Anti-Pattern 10: Aggregate Accuracy Metrics

What it looks like: Reporting "97% accuracy" across all document types and using this aggregate number to justify automating high-confidence extractions.

Why it fails: Aggregate metrics mask segment-specific failures. Your system might achieve 99% accuracy on invoices and 60% accuracy on handwritten receipts. The 97% aggregate hides the segment where the system is actively unreliable. Automating based on aggregate accuracy means automating the 60% segment alongside the 99% segment.

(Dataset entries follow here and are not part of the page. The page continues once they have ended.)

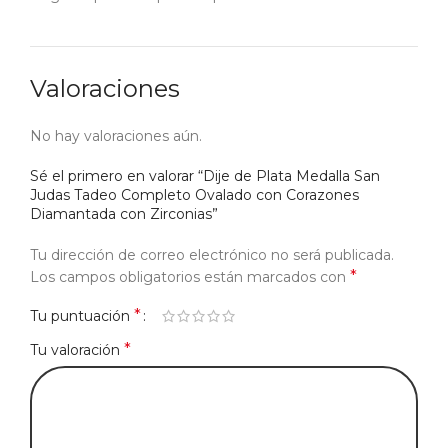
Valoraciones
No hay valoraciones aún.
Sé el primero en valorar “Dije de Plata Medalla San
Judas Tadeo Completo Ovalado con Corazones
Diamantada con Zirconias”
Tu dirección de correo electrónico no será publicada.
*
Los campos obligatorios están marcados con
*
Tu puntuación
*
Tu valoración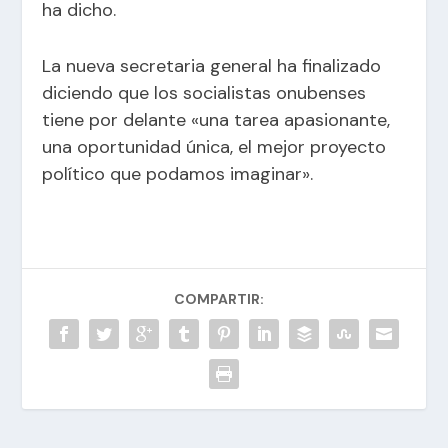
ha dicho.
La nueva secretaria general ha finalizado
diciendo que los socialistas onubenses
tiene por delante «una tarea apasionante,
una oportunidad única, el mejor proyecto
político que podamos imaginar».
COMPARTIR: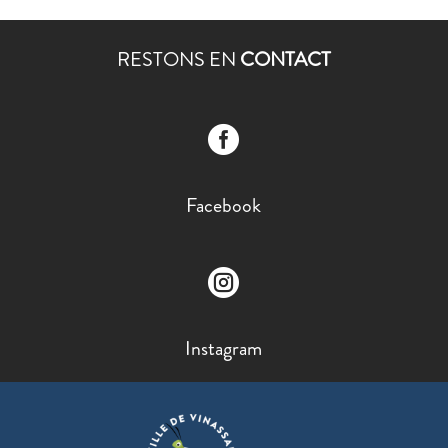
RESTONS EN
CONTACT

Facebook

Instagram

The correct approach: Analyze accuracy by document type and field segment before reducing human review. Implement stratified random sampling of high-confidence extractions for ongoing error rate measurement. Validate each segment independently meets the automation threshold.

Lesson 125 Drill

For each anti-pattern, verify your systems do not exhibit it:

  1. Search your codebase for any string matching or regex applied to assistant response text for control flow decisions
  2. Check whether your agentic loops use stop_reason as the primary termination signal, not iteration counters
  3. Audit every business rule that appears in system prompts — determine which ones require deterministic enforcement via hooks
  4. Review your escalation logic: does it use explicit criteria or does it rely on sentiment or self-reported confidence?
  5. Inspect your error handling: does every tool return structured error context with category, retryability, and partial results?
  6. Count the tools assigned to each agent — flag any with more than 6

Bottom Line

The CCA exam is a judgment test, not a knowledge test. Every distractor is built from one of these anti-patterns — approaches that look correct if you have only read the documentation, but fail when you have built the systems. Natural language parsing for control flow. Prompts for business rules. Sentiment for escalation. Aggregate metrics for automation decisions.

The correct answers share a common thread: use structured signals over natural language signals. Use deterministic enforcement over probabilistic guidance. Use segment-level measurement over aggregate measurement. Use explicit criteria over inferred criteria.

Every anti-pattern in this lesson is a version of the same mistake: substituting something approximate for something precise. The CCA exam exists to test whether you know the difference.